Multimodal analgesia

Combining several analgesic methods (e.g. regional blockade, paracetamol, opioids) to control postoperative pain while limiting the dose and side effects of any one drug.

Negative nitrogen balance

State in which nitrogen (protein) loss exceeds intake, reflecting the catabolic muscle breakdown of the flow phase.

Normothermia

Maintenance of normal body temperature during surgery; hypothermia worsens bleeding, infection and the metabolic stress response.

Perioperative care

The structured, coordinated management of a surgical patient across the whole episode — from the decision to operate, through the operation, to full recovery and discharge.

Post-anaesthesia care unit (PACU)

The recovery area where airway, breathing and circulation are monitored immediately after surgery until the patient is awake and stable.

Postoperative phase

The period from the end of the operation through recovery and the ward stay to discharge, focused on analgesia, fluids, VTE prophylaxis, mobilisation and complication surveillance.

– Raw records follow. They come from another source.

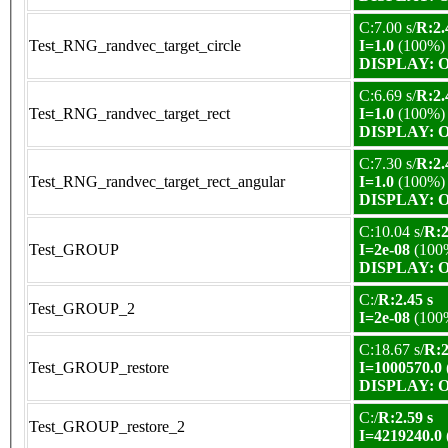
C:7.00 s/
R:2.
Test_RNG_randvec_target_circle
I=1.0
(100%)
DISPLAY: OK
C:6.69 s/
R:2.
Test_RNG_randvec_target_rect
I=1.0
(100%)
DISPLAY: OK
C:7.30 s/
R:2.
Test_RNG_randvec_target_rect_angular
I=1.0
(100%)
DISPLAY: OK
C:10.04 s/
R:2
Test_GROUP
I=2e-08
(100
DISPLAY: OK
C:/
R:2.45 s
Test_GROUP_2
I=2e-08
(100
C:18.67 s/
R:2
Test_GROUP_restore
I=1000570.0
DISPLAY: OK
C:/
R:2.59 s
Test_GROUP_restore_2
I=4219240.0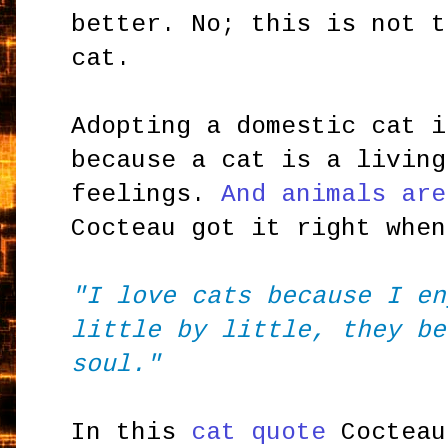
better. No; this is not t
cat.
Adopting a domestic cat i
because a cat is a living
feelings.
And animals are
Cocteau got it right when
"I love cats because I en
little by little, they be
soul."
In this
cat quote
Cocteau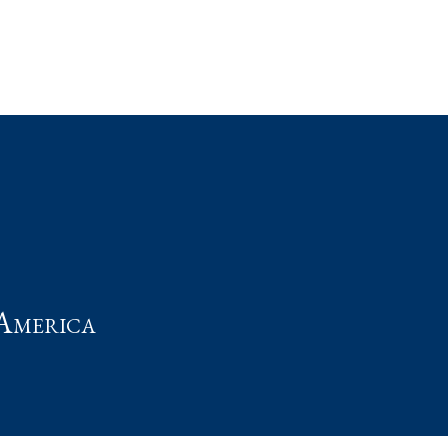
t
America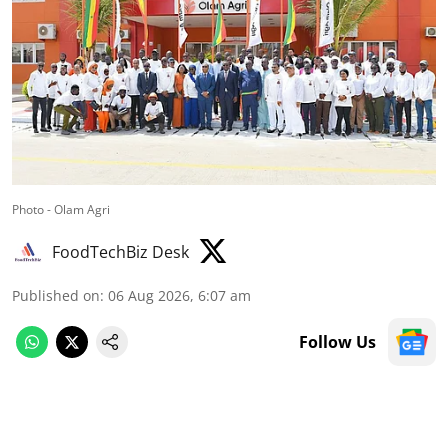
Photo - Olam Agri
FoodTechBiz Desk
Published on
:
06 Aug 2026, 6:07 am
Follow Us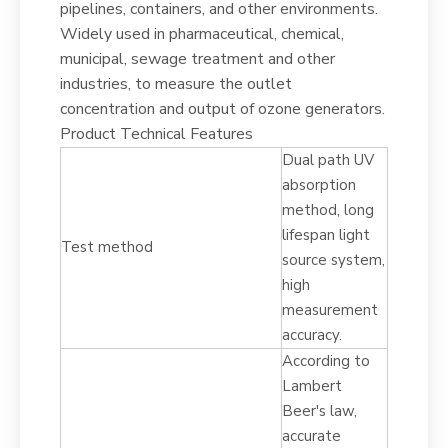
pipelines, containers, and other environments.
Widely used in pharmaceutical, chemical,
municipal, sewage treatment and other
industries, to measure the outlet
concentration and output of ozone generators.
Product Technical Features
Dual path UV
absorption
method, long
lifespan light
Test method
source system,
high
measurement
accuracy.
According to
Lambert
Beer's law,
accurate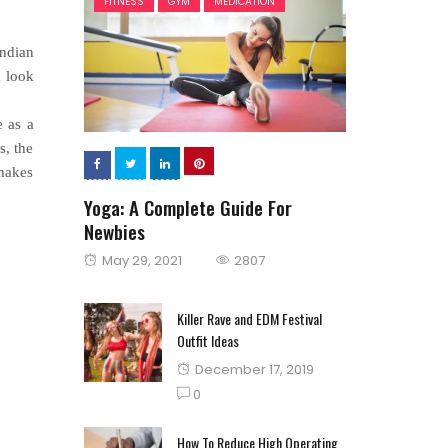
FITNESS
GYM
MEDICATION
Indian
a look
e as a
s, the
 makes
Yoga: A Complete Guide For
Newbies
Posted
May 29, 2021
2807
on
Killer Rave and EDM Festival
Outfit Ideas
Posted
December 17, 2019
on
0
How To Reduce High Operating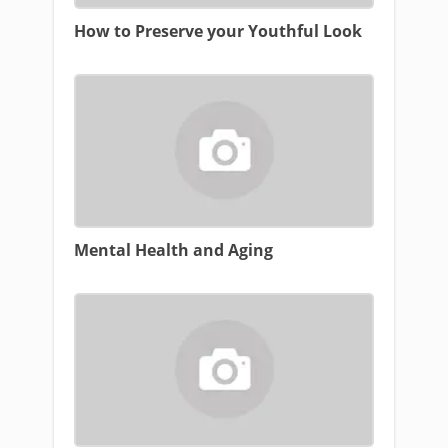
How to Preserve your Youthful Look
Mental Health and Aging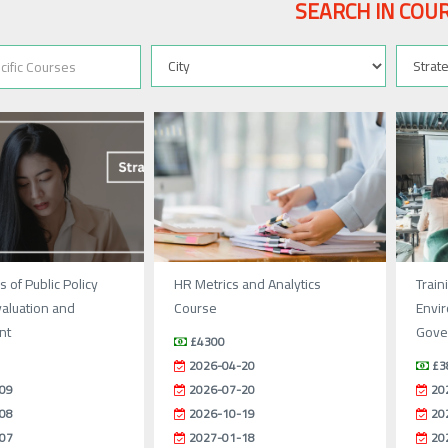
SEARCH IN COU
 of Public Policy
HR Metrics and Analytics
Train
valuation and
Course
Envir
nt
Gover
£4300
2026-04-20
£3
09
2026-07-20
20
08
2026-10-19
20
07
2027-01-18
20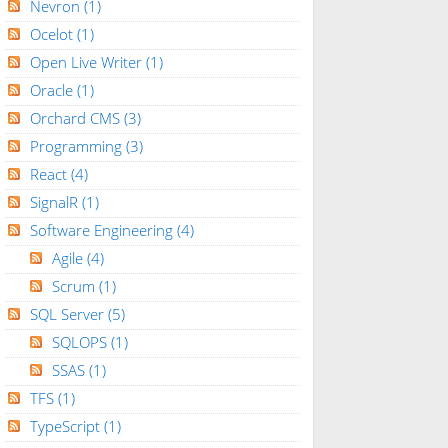
Nevron
(1)
Ocelot
(1)
Open Live Writer
(1)
Oracle
(1)
Orchard CMS
(3)
Programming
(3)
React
(4)
SignalR
(1)
Software Engineering
(4)
Agile
(4)
Scrum
(1)
SQL Server
(5)
SQLOPS
(1)
SSAS
(1)
TFS
(1)
TypeScript
(1)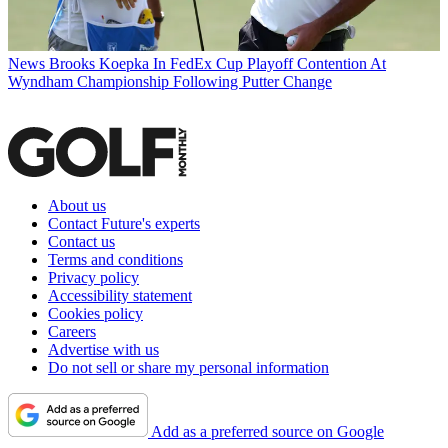
News
Brooks Koepka In FedEx Cup Playoff Contention At
Wyndham Championship Following Putter Change
About us
Contact Future's experts
Contact us
Terms and conditions
Privacy policy
Accessibility statement
Cookies policy
Careers
Advertise with us
Do not sell or share my personal information
Add as a preferred source on Google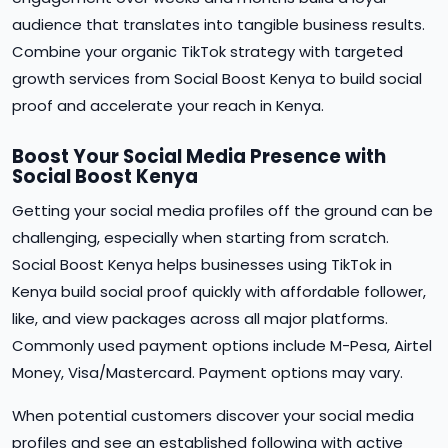
audience that translates into tangible business results.
Combine your organic TikTok strategy with targeted
growth services from Social Boost Kenya to build social
proof and accelerate your reach in Kenya.
Boost Your Social Media Presence with
Social Boost Kenya
Getting your social media profiles off the ground can be
challenging, especially when starting from scratch.
Social Boost Kenya helps businesses using TikTok in
Kenya build social proof quickly with affordable follower,
like, and view packages across all major platforms.
Commonly used payment options include M-Pesa, Airtel
Money, Visa/Mastercard. Payment options may vary.
When potential customers discover your social media
profiles and see an established following with active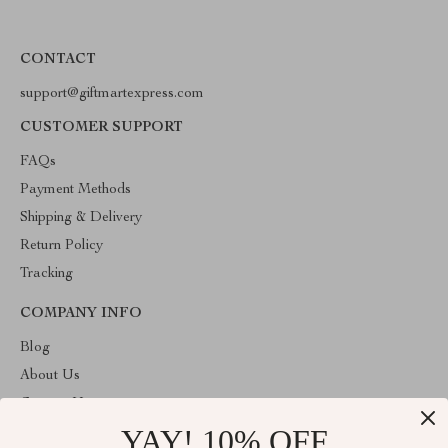
CONTACT
support@giftmartexpress.com
CUSTOMER SUPPORT
FAQs
Payment Methods
Shipping & Delivery
Return Policy
Tracking
COMPANY INFO
Blog
About Us
Contact Us
YAY! 10% OFF
Privacy Policy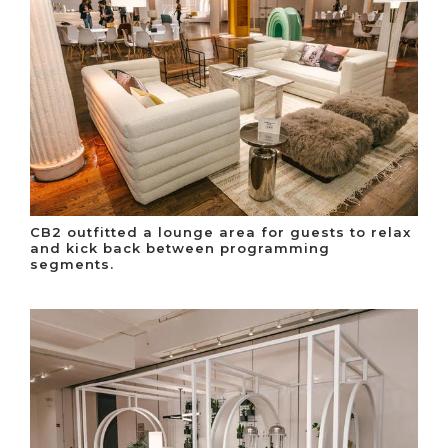
CB2 outfitted a lounge area for guests to relax
and kick back between programming
segments.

Preoperative fasting (2-4-6-8 rule)

Minimum fasting before anaesthesia to reduce aspiration risk: clear fluids 2 h, breast milk 4 h, formula/light meal 6 h, fatty food or meat 8 h.

Preoperative phase

The period from the decision to operate until transfer to theatre, focused on assessment, risk stratification, optimisation, consent, fasting and prophylaxis.

Time-Out

The pause before skin incision in which the whole team confirms the correct patient, procedure and operative site.

TNF-alpha

Early pro-inflammatory cytokine contributing to fever, catabolism and immune activation after injury.

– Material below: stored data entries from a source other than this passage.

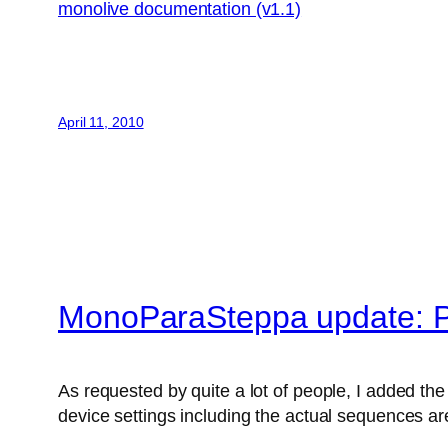
monolive documentation (v1.1)
April 11, 2010
MonoParaSteppa update: P
As requested by quite a lot of people, I added the 
device settings including the actual sequences are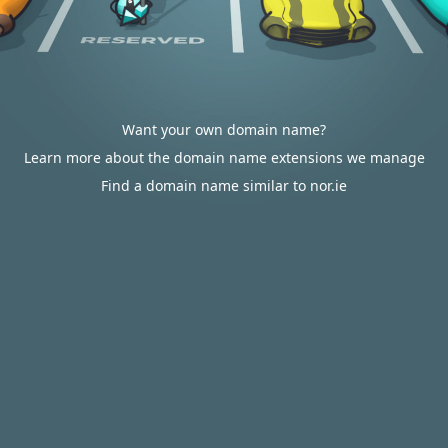
Want your own domain name?
Learn more about the domain name extensions we manage
Find a domain name similar to nor.ie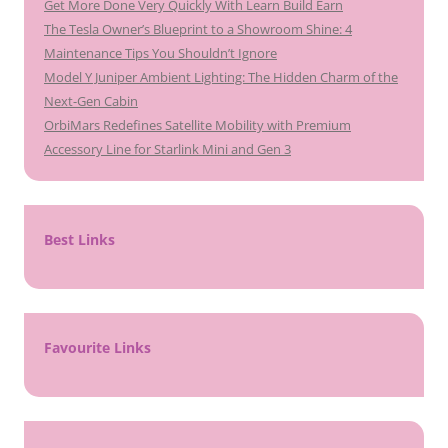
Get More Done Very Quickly With Learn Build Earn
The Tesla Owner’s Blueprint to a Showroom Shine: 4
Maintenance Tips You Shouldn’t Ignore
Model Y Juniper Ambient Lighting: The Hidden Charm of the
Next-Gen Cabin
OrbiMars Redefines Satellite Mobility with Premium
Accessory Line for Starlink Mini and Gen 3
Best Links
Favourite Links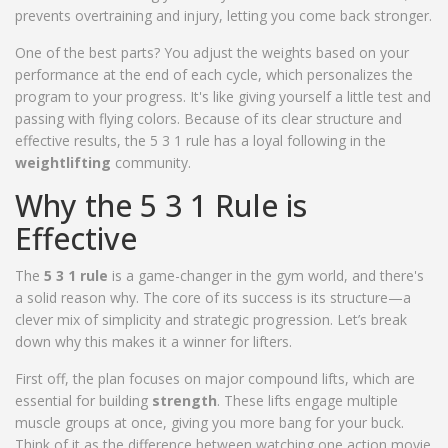
prevents overtraining and injury, letting you come back stronger.
One of the best parts? You adjust the weights based on your
performance at the end of each cycle, which personalizes the
program to your progress. It's like giving yourself a little test and
passing with flying colors. Because of its clear structure and
effective results, the 5 3 1 rule has a loyal following in the
weightlifting
community.
Why the 5 3 1 Rule is
Effective
The
5 3 1 rule
is a game-changer in the gym world, and there's
a solid reason why. The core of its success is its structure—a
clever mix of simplicity and strategic progression. Let’s break
down why this makes it a winner for lifters.
First off, the plan focuses on major compound lifts, which are
essential for building
strength
. These lifts engage multiple
muscle groups at once, giving you more bang for your buck.
Think of it as the difference between watching one action movie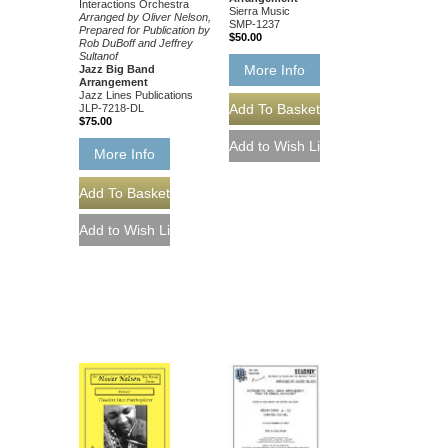
Interactions Orchestra
Sierra Music
Arranged by Oliver Nelson,
SMP-1237
Prepared for Publication by
$50.00
Rob DuBoff and Jeffrey
Sultanof
More Info
Jazz Big Band
Arrangement
Jazz Lines Publications
JLP-7218-DL
$75.00
More Info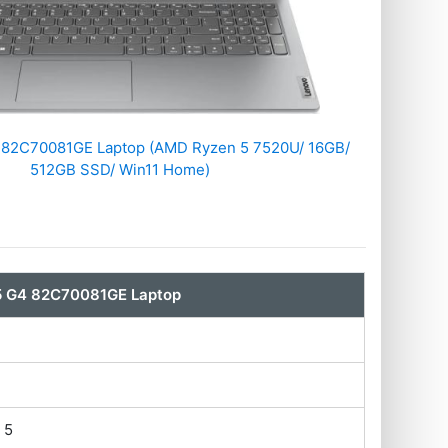
 ‎82C70081GE Laptop (AMD Ryzen 5 7520U/ 16GB/
512GB SSD/ Win11 Home)
5 G4 ‎82C70081GE Laptop
 5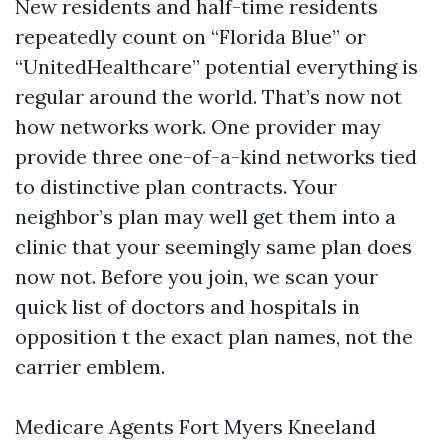
New residents and half-time residents
repeatedly count on “Florida Blue” or
“UnitedHealthcare” potential everything is
regular around the world. That’s now not
how networks work. One provider may
provide three one-of-a-kind networks tied
to distinctive plan contracts. Your
neighbor’s plan may well get them into a
clinic that your seemingly same plan does
now not. Before you join, we scan your
quick list of doctors and hospitals in
opposition t the exact plan names, not the
carrier emblem.
Medicare Agents Fort Myers Kneeland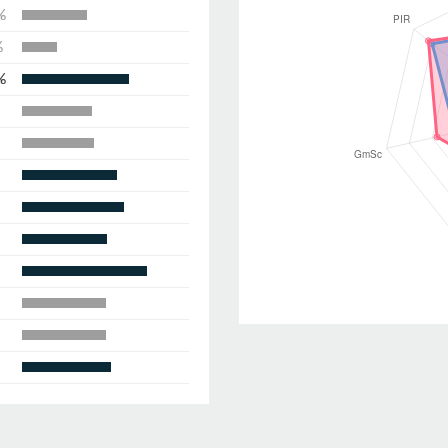
%
%
%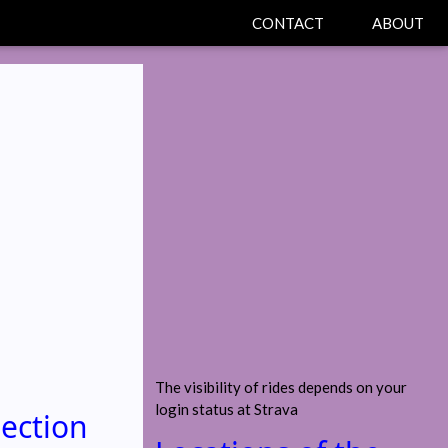
CONTACT
ABOUT
The visibility of rides depends on your
login status at Strava
section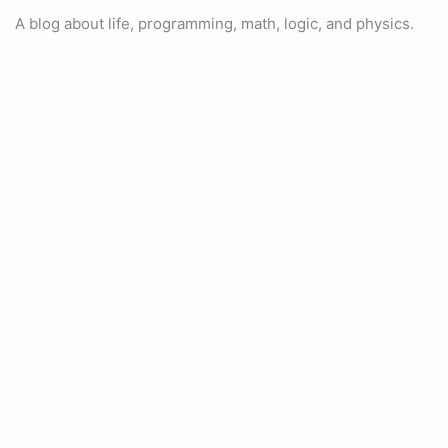
A blog about life, programming, math, logic, and physics.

Venous thromboembolism (VTE) prophylaxis

Mechanical and/or pharmacological measures to prevent deep vein thrombosis and pulmonary embolism in immobile surgical patients, guided by a risk-assessment tool.

Wells score

A clinical pre-test probability score for deep vein thrombosis or pulmonary embolism, used in VTE risk assessment.

WHO Surgical Safety Checklist

A three-pause team checklist — Sign-In (before induction), Time-Out (before incision) and Sign-Out (before leaving theatre) — that prevents avoidable surgical harm.